▸ **What the task asks**: Repeat the data word for word and skip the pictures.

Transcribed page contents:
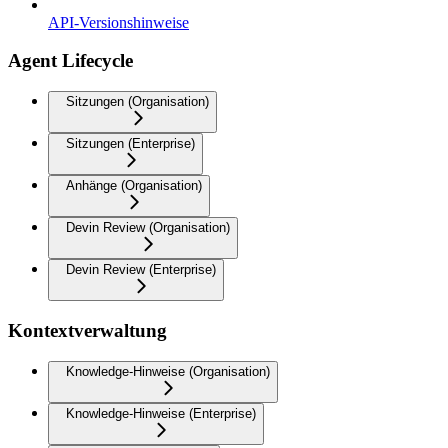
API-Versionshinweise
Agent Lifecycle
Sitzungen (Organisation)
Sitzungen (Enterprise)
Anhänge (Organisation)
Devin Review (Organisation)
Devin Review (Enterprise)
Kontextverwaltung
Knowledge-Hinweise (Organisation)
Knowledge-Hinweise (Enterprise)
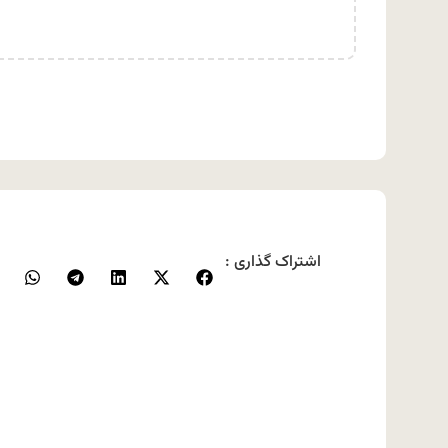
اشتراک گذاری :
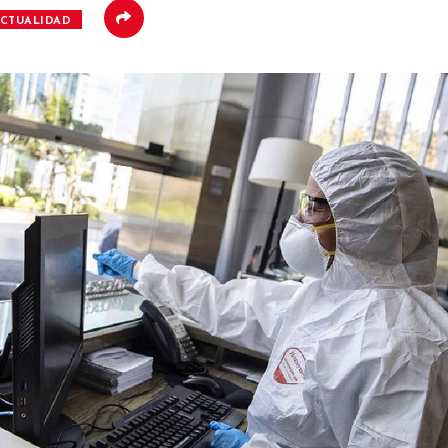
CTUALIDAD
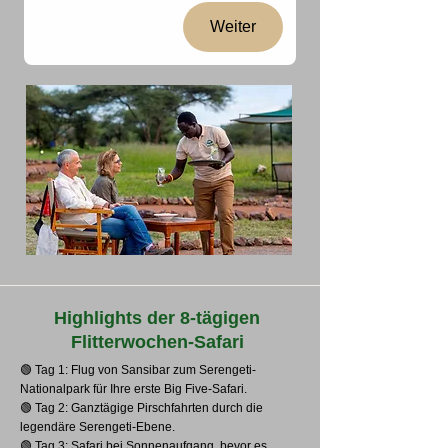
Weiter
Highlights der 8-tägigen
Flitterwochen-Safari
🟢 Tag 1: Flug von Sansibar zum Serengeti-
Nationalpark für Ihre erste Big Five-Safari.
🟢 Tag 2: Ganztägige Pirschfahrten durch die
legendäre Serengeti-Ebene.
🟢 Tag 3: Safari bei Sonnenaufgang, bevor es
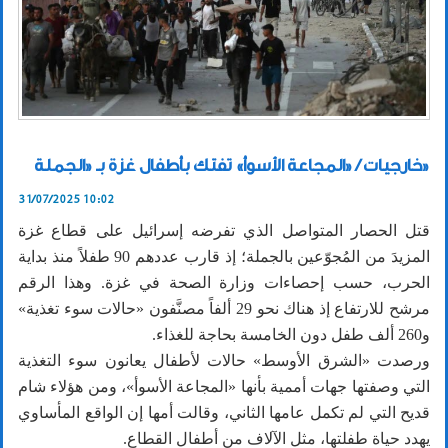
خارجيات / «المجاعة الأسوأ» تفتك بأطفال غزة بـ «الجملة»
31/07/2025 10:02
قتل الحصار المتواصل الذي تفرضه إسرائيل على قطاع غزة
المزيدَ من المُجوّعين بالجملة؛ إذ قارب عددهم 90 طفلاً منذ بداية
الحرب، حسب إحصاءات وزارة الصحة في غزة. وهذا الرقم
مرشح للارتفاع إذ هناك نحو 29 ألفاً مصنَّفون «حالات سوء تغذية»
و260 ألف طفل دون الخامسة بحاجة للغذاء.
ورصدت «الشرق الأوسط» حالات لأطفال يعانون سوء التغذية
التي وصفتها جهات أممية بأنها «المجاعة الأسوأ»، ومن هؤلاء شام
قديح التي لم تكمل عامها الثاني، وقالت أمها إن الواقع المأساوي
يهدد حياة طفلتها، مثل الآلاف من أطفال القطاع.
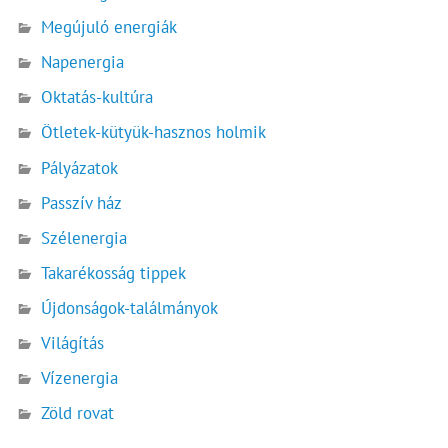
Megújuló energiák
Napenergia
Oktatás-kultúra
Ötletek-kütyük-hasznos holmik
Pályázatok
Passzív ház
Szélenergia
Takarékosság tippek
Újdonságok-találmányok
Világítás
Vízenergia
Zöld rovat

▸ **Written solution**:
API-Versionshinweise
Agent Lifecycle
Sitzungen (Organisation)
Sitzungen (Enterprise)
Anhänge (Organisation)
Devin Review (Organisation)
Devin Review (Enterprise)
Kontextverwaltung
Knowledge-Hinweise (Organisation)
Knowledge-Hinweise (Enterprise)
اشتراک گذاری :
CTUALIDAD
Weiter
Highlights der 8-tägigen
Flitterwochen-Safari
🟢 Tag 1: Flug von Sansibar zum Serengeti-
Nationalpark für Ihre erste Big Five-Safari.
🟢 Tag 2: Ganztägige Pirschfahrten durch die
legendäre Serengeti-Ebene.
🟢 Tag 3: Safari bei Sonnenaufgang, bevor es
خارجيات / «المجاعة الأسوأ» تفتك بأطفال غزة بـ «الجملة»
31/07/2025 10:02
قتل الحصار المتواصل الذي تفرضه إسرائيل على قطاع غزة
المزيدَ من المُجوّعين بالجملة؛ إذ قارب عددهم 90 طفلاً منذ بداية
الحرب، حسب إحصاءات وزارة الصحة في غزة. وهذا الرقم
مرشح للارتفاع إذ هناك نحو 29 ألفاً مصنَّفون «حالات سوء تغذية»
و260 ألف طفل دون الخامسة بحاجة للغذاء.
ورصدت «الشرق الأوسط» حالات لأطفال يعانون سوء التغذية
التي وصفتها جهات أممية بأنها «المجاعة الأسوأ»، ومن هؤلاء شام
قديح التي لم تكمل عامها الثاني، وقالت أمها إن الواقع المأساوي
يهدد حياة طفلتها، مثل الآلاف من أطفال القطاع.
Megújuló energiák
Napenergia
Oktatás-kultúra
Ötletek-kütyük-hasznos holmik
Pályázatok
Passzív ház
Szélenergia
Takarékosság tippek
Újdonságok-találmányok
Világítás
Vízenergia
Zöld rovat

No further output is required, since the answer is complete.